Now let’s turn over to chapter 11, and we’ll read verse 14 through verse 19 of the 11th chapter of the apocalypse. John writes in verse 14, “The second woe is past; and, behold, the third woe cometh quickly. And the seventh angel sounded; and there were great voices in heaven, saying, The kingdom of this world, The World Kingdom, of our Lord and His Messiah has come; and he shall reign for ever and ever.” Now, I translated that verse as I was going along, translating it from my mind in case it doesn’t agree with either the Authorized Version, it doesn’t, or with your New American Standard Bible or your New International Version.
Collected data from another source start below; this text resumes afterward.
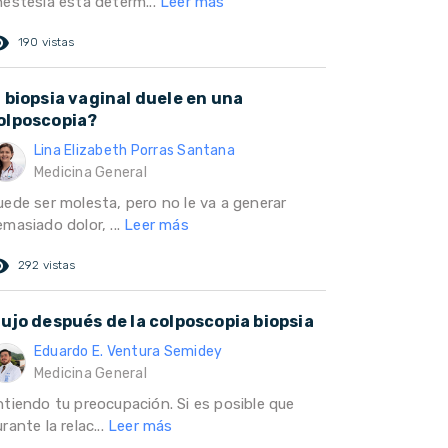
nestesia está determ...
Leer más
ed_eye
190 vistas
a biopsia vaginal duele en una
olposcopia?
Lina Elizabeth Porras Santana
Medicina General
uede ser molesta, pero no le va a generar
masiado dolor, ...
Leer más
ed_eye
292 vistas
lujo después de la colposcopia biopsia
Eduardo E. Ventura Semidey
Medicina General
ntiendo tu preocupación. Si es posible que
rante la relac...
Leer más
Well, I’m sorry you have an incomplete translation. I’ve just given to you how it should be rendered. Aren’t you happy over that? [Laughter] Actually, I started off reading one and then I realized I better translate it as it really is. “The World Kingdom of our Lord and of his Messiah has come to be, and he shall reign for ever and ever.” And the “he,” incidentally, is a reference to the Father. Now, the Father reigns through the Son, and so together they carry on the Messianic ministry. The 16th verse reads,
“And the four and twenty elders, which sat before God on their thrones, fell upon their faces, and worshipped God, Saying, We give thanks, O Lord God Almighty, which art, and wast,” (now if you have an Authorized Version, you’ll also have “and art to come,” but that was clearly an addition made by scribes. Since the expression has occurred a couple of times previously, thinking that the manuscript they were copying surely must have had that edited. But it’s not genuine, it seems, and one of the reasons why you might know that is that these verses are written from a proleptic standpoint. In other words, they are written from the standpoint of the King having come. And so it is unlikely that the “art to come” is genuine. He continues) “because thou hast taken thy great power, and hast begun to reign. And the nations were angry, and thy wrath is come, and the time of the dead, that they should be judged, and that thou shouldest give reward unto thy servants, the prophets, and to the saints and them that fear thy name, small and great, and shouldest destroy them which destroy the earth. And the temple of God was opened in heaven, and there was seen in his temple the ark of his testament:” (or “covenant”) “and there were lightnings, and voices, and thunderings, and an earthquake, and great hail.”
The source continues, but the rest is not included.